If a line below contains the word "რომელიც", count it. Please give the total and nothing else.

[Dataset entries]
▽

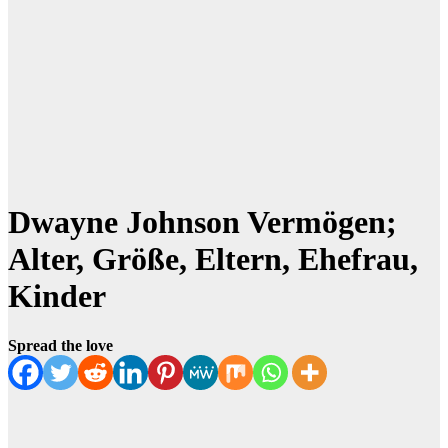
Dwayne Johnson Vermögen;
Alter, Größe, Eltern, Ehefrau,
Kinder
Spread the love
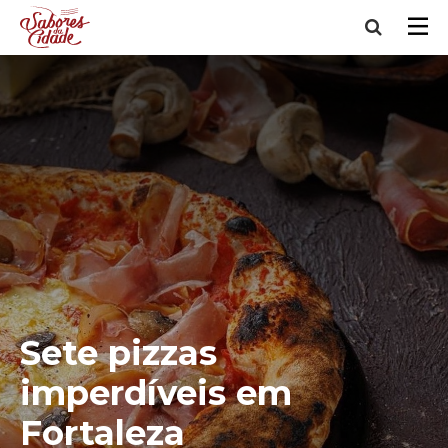
Sete pizzas
imperdíveis em
Fortaleza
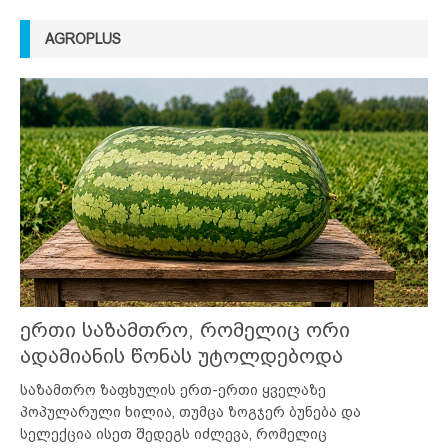
AGROPLUS
ერთი საზამთრო, რომელიც ორი
ადამიანის წონას უტოლდებოდა
საზამთრო ზაფხულის ერთ-ერთი ყველაზე
პოპულარული ხილია, თუმცა ზოგჯერ ბუნება და
სელექცია ისეთ შედეგს იძლევა, რომელიც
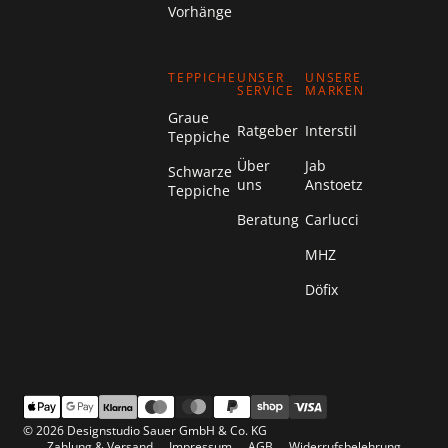
Vorhänge
TEPPICHE
UNSER
UNSERE
SERVICE
MARKEN
Graue
Ratgeber
Interstil
Teppiche
Über
Jab
Schwarze
uns
Anstoetz
Teppiche
Beratung
Carlucci
MHZ
Döfix
© 2026 Designstudio Sauer GmbH & Co. KG
Zahlung & Versand
Impressum
AGB
Widerrufsbelehrung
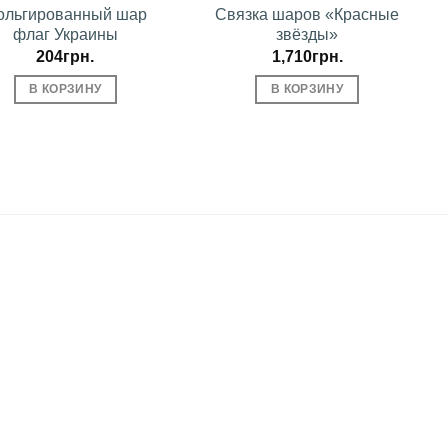
ольгированный шар
Связка шаров «Красные
флаг Украины
звёзды»
204
грн.
1,710
грн.
В КОРЗИНУ
В КОРЗИНУ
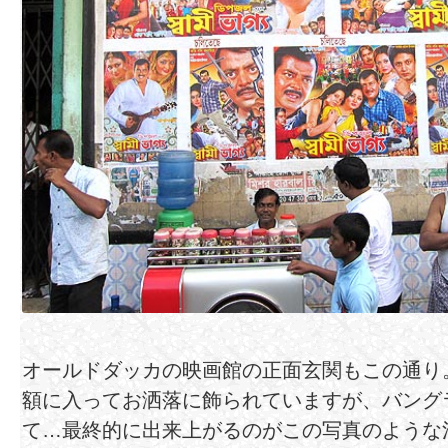
オールドダッカの映画館の正面玄関もこの通り
額に入ってお洒落に飾られていますが、バング
て…最終的に出来上がるのがこの写真のような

△

Written solution — 2